Comments from Tryptofish[edit]

  • Hello and welcome! I have a couple of suggestions/observations about the outline. Overall, I see it very positively, and I'll be watching with a lot of interest. One point I want to make you aware of is the merge proposal discussed in the talk section just above. Although I don't think it was ever followed through on, you should keep it in mind, since we'll probably make a single Wikipedia article out of this. The other thing is that I hope that you will read WP:MEDRS, and particularly keep it in mind when you write about autism, and about speculation about use in gaming. About autism, this is an editorially fraught subject on Wikipedia, and it's important not to write things that are still in the preliminary research stage. About speculation on possible future applications, please remember that Wikipedia does not make predictions about the future and does not make speculation based on what editors think. In other words, please stick to what the sources (scientific literature) say, and what has been accepted as reproducible and well-established.
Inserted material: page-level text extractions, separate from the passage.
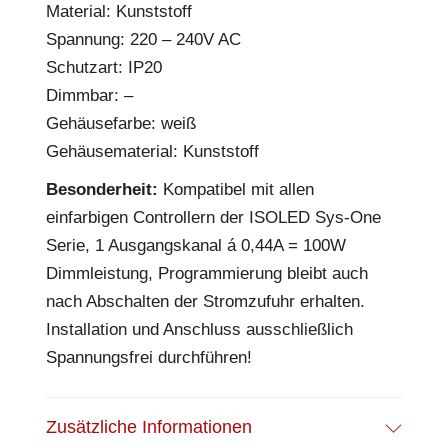
Material: Kunststoff
Spannung: 220 – 240V AC
Schutzart: IP20
Dimmbar: –
Gehäusefarbe: weiß
Gehäusematerial: Kunststoff
Besonderheit:
Kompatibel mit allen
einfarbigen Controllern der ISOLED Sys-One
Serie, 1 Ausgangskanal á 0,44A = 100W
Dimmleistung, Programmierung bleibt auch
nach Abschalten der Stromzufuhr erhalten.
Installation und Anschluss ausschließlich
Spannungsfrei durchführen!
Zusätzliche Informationen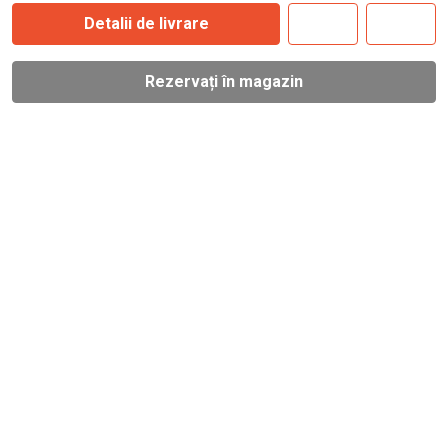
Detalii de livrare
Rezervați în magazin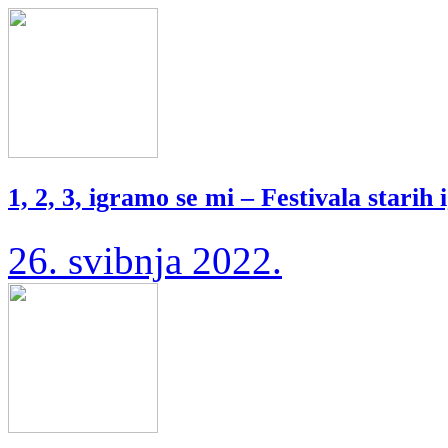
1, 2, 3, igramo se mi – Festivala starih 
26. svibnja 2022.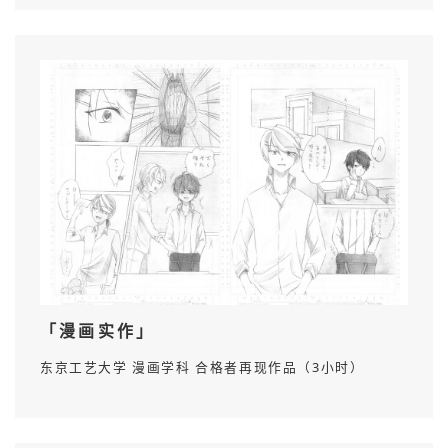
「漫画实作」
东京工艺大学 漫画学科 合格者再现作品（3小时）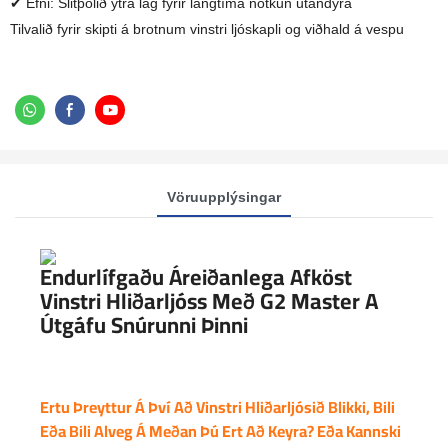
✔ Efni: Slitþolið ytra lag fyrir langtíma notkun utandyra
Tilvalið fyrir skipti á brotnum vinstri ljóskapli og viðhald á vespu
Vöruupplýsingar
Endurlífgaðu Áreiðanlega Afköst
Vinstri Hliðarljóss Með G2 Master A
Útgáfu Snúrunni Þinni
Ertu Þreyttur Á Því Að Vinstri Hliðarljósið Blikki, Bili
Eða Bili Alveg Á Meðan Þú Ert Að Keyra? Eða Kannski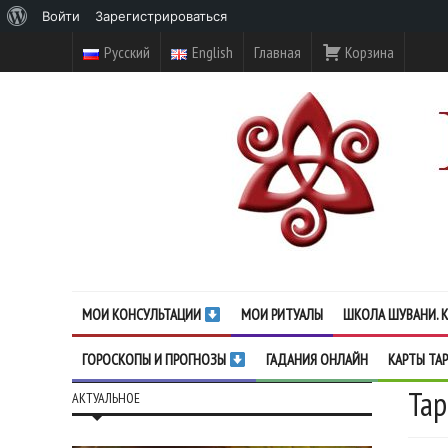
О
Войти
Зарегистрироваться
WordPress
Русский
English
Главная
Корзина
МОИ КОНСУЛЬТАЦИИ
МОИ РИТУАЛЫ
ШКОЛА ШУВАНИ. К
ГОРОСКОПЫ И ПРОГНОЗЫ
ГАДАНИЯ ОНЛАЙН
КАРТЫ ТА
Тар
АКТУАЛЬНОЕ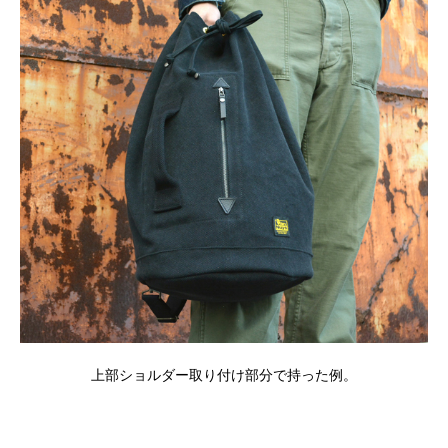
上部ショルダー取り付け部分で持った例。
Happy editing! --Tryptofish (talk) 22:06, 7 October 2012 (UTC)
    • Thank you for your input! I modified the reference to BCI and gaming to state more explicitly what the literature I have read says about its development. We will try to be balanced in our approach to writing about mu waves and autism, always acknowledging that the mirror neuron theory of autism is still theoretical. There is a good deal of research support for it, though, so we feel it is appropriate to write about. Let's keep talking about this! We are obviously new to Wikipedia and can use all the guidance we can get. Might we attempt the merge ourselves before we add content? I have no idea how to approach a merge, but we would be happy to try. We feel strongly about this content and would want to keep it no matter what the title of the article. Thanks again! FutureSocialNeuroscientist (talk) 11:10, 9 October 2012 (UTC)
      • Since page merges get a little complicated, I did the merge for you, and it's good to have gotten it done, anyway. If you are curious about the steps I took to do it, you can just look at the edit histories for the two pages. All I did, with respect to content, is to copy the content of the other page into a new section about the "rhythm" here. I didn't do anything to clean it up. As a result, it doesn't necessarily read that well in the context of this page as a whole, but I did that on purpose, so you can just take what's here as a starting point and work from there. -- Tryptofish (talk) 23:20, 9 October 2012 (UTC)
        • Thank you so much, Tryptofish! We will definitely fix it up. It's much better to have them as one article, even like this. Our assignment is for our edits to go live by October 23, but we'll try to get the current content in shape a little before that. FutureSocialNeuroscientist (talk) 01:25, 10 October 2012 (UTC)

Instructor comments[edit]

  • Group, this is a very nicely detailed outline. Good job!
  • Regarding merging this article with mu rhythm, I don't know how to go about this either. One thing this group can do is to be bold and attempt the merge yourselves. It seems like other editors are voicing a preferencing for keeping the mu rhythm article and deleting the mu wave article. If this student group decides to follow this recommendation, you can put your added content on mu rhythm. Manually edit the current info in the mu wave article into the mu rhythm article. Because there's not much on either right now, it should be fairly manageable.
  • Regarding keeping speculations out, one way to manage that is to make sure your paragraph on autism is shorter than others to reflect the lack of consensus scientific opinion about this topic, in addition to FutureSocialNeuroscientist's comment about being explicit in the text about current research on this topic.
  • Related to autism, I'm looking over your references and I see that you have a number of primary sources of information. Secondary sources of information, especially related to autism, are coming from ScienceDaily and Scientific American. Are these peer reviewed? I don't think they are, but correct me if I'm wrong. If you're not able to find much peered reviewed secondary sources, that's a clue as to the status of its acceptance by the scientific community now.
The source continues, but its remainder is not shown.